## Task goal
From the records below, set down exactly the lines starting with the line that contains "到目標運量，最後卻選擇對居民和環境衝擊最大的方案，" and going on through the line that contains "同步報送交通部辦理審查，交通部預計1". Nothing else is wanted.
---------- Records shown
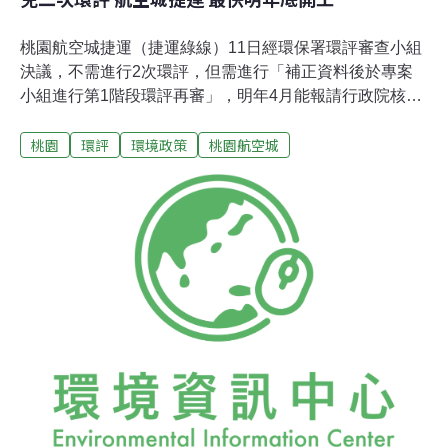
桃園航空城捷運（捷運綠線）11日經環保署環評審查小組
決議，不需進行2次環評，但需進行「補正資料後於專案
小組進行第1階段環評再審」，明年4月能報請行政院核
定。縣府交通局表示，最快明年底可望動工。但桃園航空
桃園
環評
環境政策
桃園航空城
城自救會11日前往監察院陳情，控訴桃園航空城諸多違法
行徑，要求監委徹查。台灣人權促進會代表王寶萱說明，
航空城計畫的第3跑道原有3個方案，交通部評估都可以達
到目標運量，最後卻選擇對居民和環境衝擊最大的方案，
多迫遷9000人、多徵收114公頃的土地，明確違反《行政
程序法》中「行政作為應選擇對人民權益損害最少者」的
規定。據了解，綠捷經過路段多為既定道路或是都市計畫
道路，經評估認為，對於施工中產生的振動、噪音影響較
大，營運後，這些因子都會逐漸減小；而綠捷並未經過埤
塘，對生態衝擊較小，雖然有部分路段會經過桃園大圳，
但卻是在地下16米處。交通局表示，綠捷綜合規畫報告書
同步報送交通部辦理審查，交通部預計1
--------------------
---------- Records shown
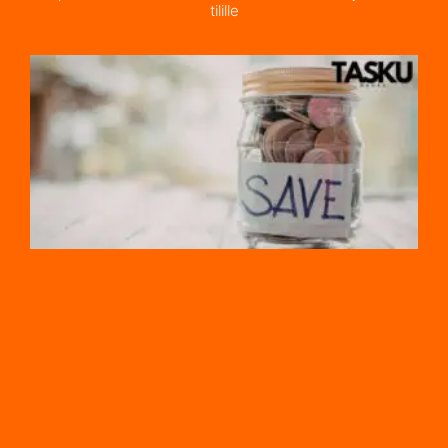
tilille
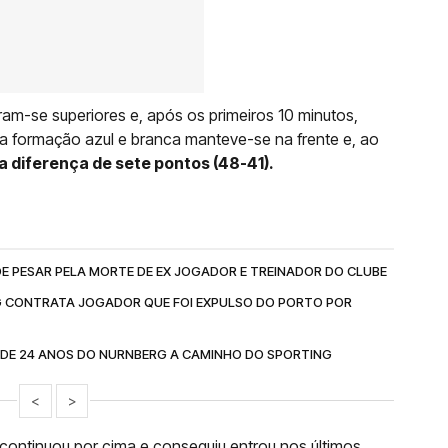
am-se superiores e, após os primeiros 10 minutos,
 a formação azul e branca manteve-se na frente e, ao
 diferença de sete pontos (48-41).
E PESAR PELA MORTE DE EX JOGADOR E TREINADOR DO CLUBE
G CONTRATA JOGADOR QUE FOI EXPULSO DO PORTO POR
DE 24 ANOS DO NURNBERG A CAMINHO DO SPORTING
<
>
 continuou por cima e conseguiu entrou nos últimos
--------------------
## Solution to the problem
到目標運量，最後卻選擇對居民和環境衝擊最大的方案，
多迫遷9000人、多徵收114公頃的土地，明確違反《行政
程序法》中「行政作為應選擇對人民權益損害最少者」的
規定。據了解，綠捷經過路段多為既定道路或是都市計畫
道路，經評估認為，對於施工中產生的振動、噪音影響較
大，營運後，這些因子都會逐漸減小；而綠捷並未經過埤
塘，對生態衝擊較小，雖然有部分路段會經過桃園大圳，
但卻是在地下16米處。交通局表示，綠捷綜合規畫報告書
同步報送交通部辦理審查，交通部預計1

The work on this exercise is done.